Yidis Medina, ciudadana que por carambolas de la vida y en virtud de una palomita que jamás se imaginó recibir, llegó al Congreso de la República en un momento de gran trascendencia. Se discutía la famosísima reforma que motivó encendidos discursos, despertó pasiones de aliados y críticos y que, a voto limpio en el marco de un debate democrático, estableció la figura de la reelección presidencial.
Desde el instante que Yidis votó a favor de la iniciativa, los opositores, dolidos por la derrota, promovieron la tesis de que la parlamentaria había sido comprada. Ella lo negó y, para evitar dudas, lo juró ante el Ministerio Público. Dicha declaración no fue suficiente. Continuó la manipulación, se grabaron declaraciones de ella que teóricamente permanecieron años guardadas en cajas fuertes. Los perdedores no se iban a quedar con la espinita; sabían que tenían que esperar y armaron el conato de zafarrancho, precisamente cuando el Presidente recibe fuego de alto calibre desde diferentes sectores.
Pasaron los años y Yidis, ingenua, contradictoria, inconsistente, fue nuevamente manipulada. Ya nadie se acordaba de ella. Su nombre, por lo singular, permanecía solamente en la mente de algunos pocos. Pero lo lograron. La convencieron para que se “desquitara” por el incumplimiento de unos supuestos ofrecimientos burocráticos. Le debieron haber dicho que su poder era omnímodo, que con sus declaraciones tumbaría al Gobierno y que pasaría a la historia como la gran moralista del país. Fracasaron. El tiro les salió por la culata. Ahora, Yidis duerme en una gélida celda del Buen Pastor y es cuestionada por amplios sectores de la opinión. Ya nadie sabe qué creer, porque las pruebas que en su momento dijo tener sobre el supuesto soborno de que fue objeto no han aparecido y mucho me temo que no aparecerán porque simple y llanamente no existen.
Pasando la página de los buscadores de revancha, encontramos a Luis Eladio Pérez, víctima del salvajismo de las Farc, grupo de sádicos inhumanos que le arrebataron su libertad durante seis insoportables años. Volvió a su hogar a encontrarse con los suyos y, ¡oh sorpresa!, Su rabia, su ira, su frustración por la abominable injusticia que los terroristas cometieron con él, las ha ido desahogando sutilmente contra el establecimiento, ese mismo que a lo largo de su secuestro hizo lo que en sus manos estuvo para que volviera sano y salvo.
Llegó a mis manos un documento que realizó el periodista colombiano Eduardo Mackenzie, en el que analiza la manera como Luis Eladio se ha dado a la tarea de justificar, de alguna manera, las acciones criminales de la gente de Tirofijo.

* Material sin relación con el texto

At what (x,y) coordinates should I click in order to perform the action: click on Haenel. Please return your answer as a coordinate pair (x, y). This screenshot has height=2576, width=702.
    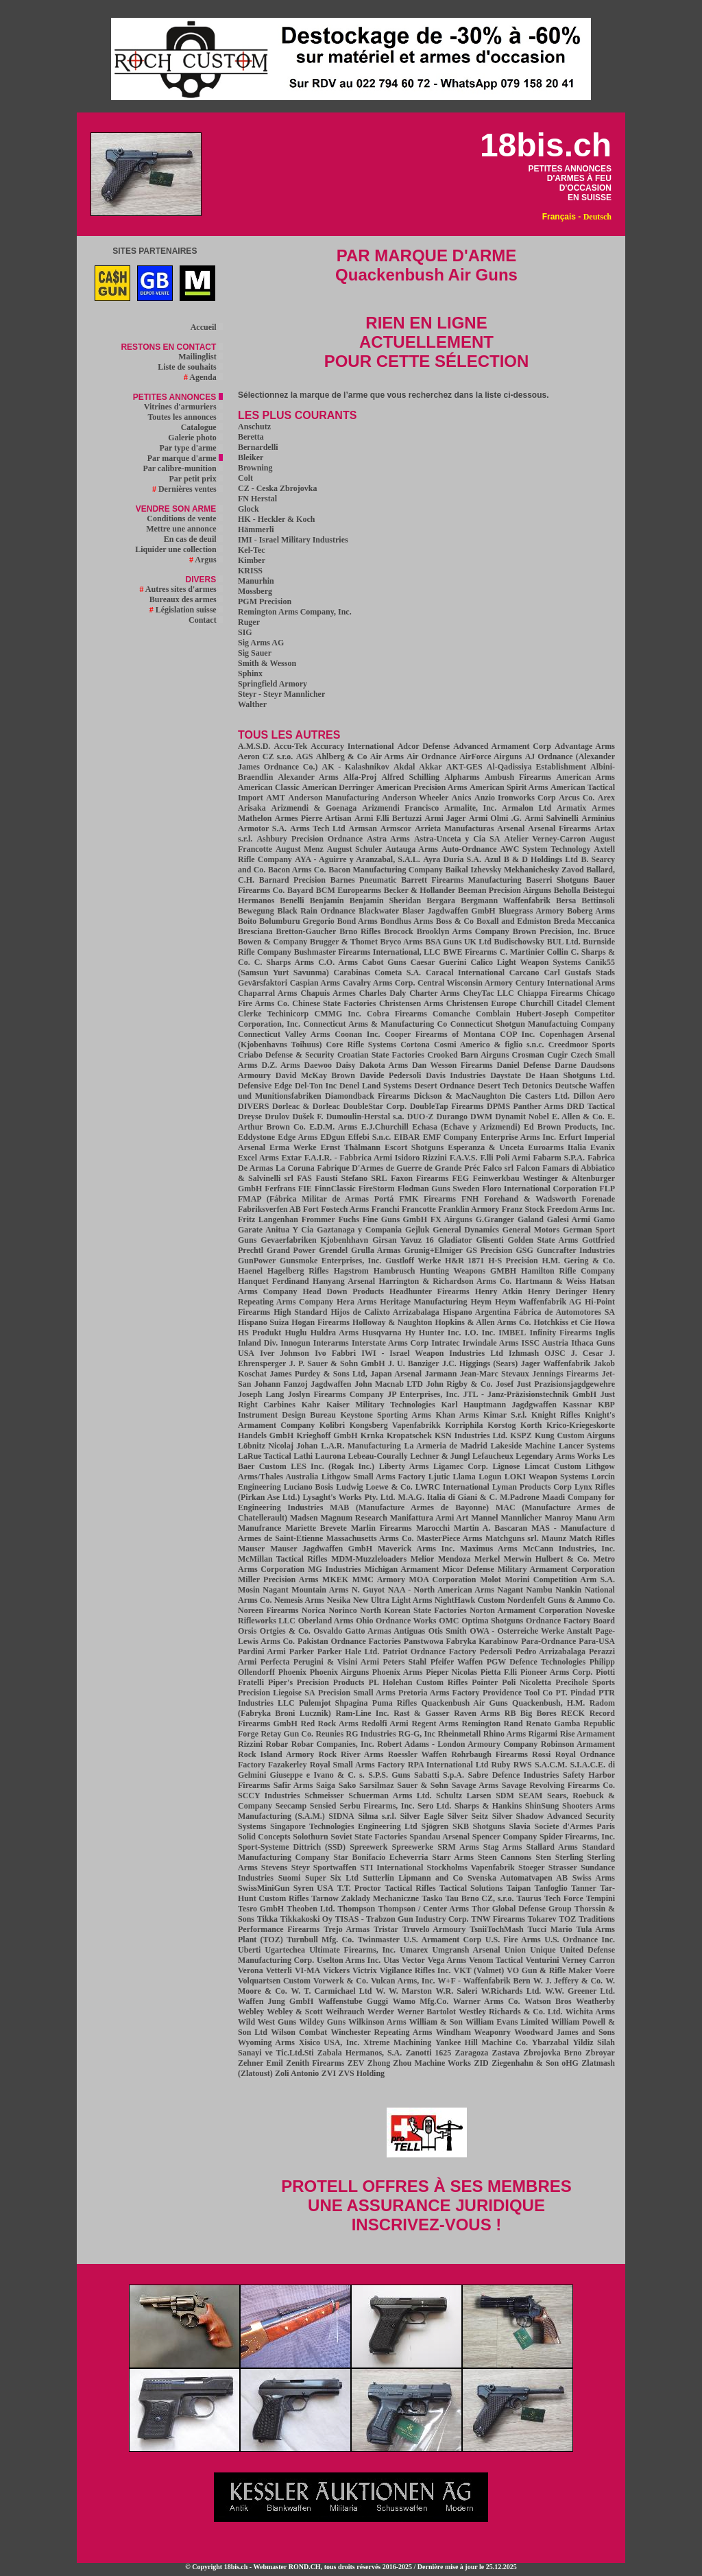
    Looking at the image, I should click on (250, 1271).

Durísima y cruda la crítica que Mackenzie hace del ex senador, quien ha ido a París a decirle al gobernante francés que las Farc “son dignas de la confianza de los colombianos, pues ahora sí, ellas están pensando políticamente”, a la vez que sugiere que se les haga un reconocimiento de fuerza beligerante.
Mal, muy mal. El recién liberado, al decir popular, está buscando el ahogado río arriba. Contemporizando con las Farc no se logrará un ablandamiento de sus posiciones. Por el contrario, con mano firme es que algún día lograremos hacerlas entrar en razón. Que Luis Eladio no se desquite con Colombia. Más bien, que aprenda de Clara Rojas, quien no ha tartamudeado cuando de enrostrarles a las Farc su condición criminal se trata.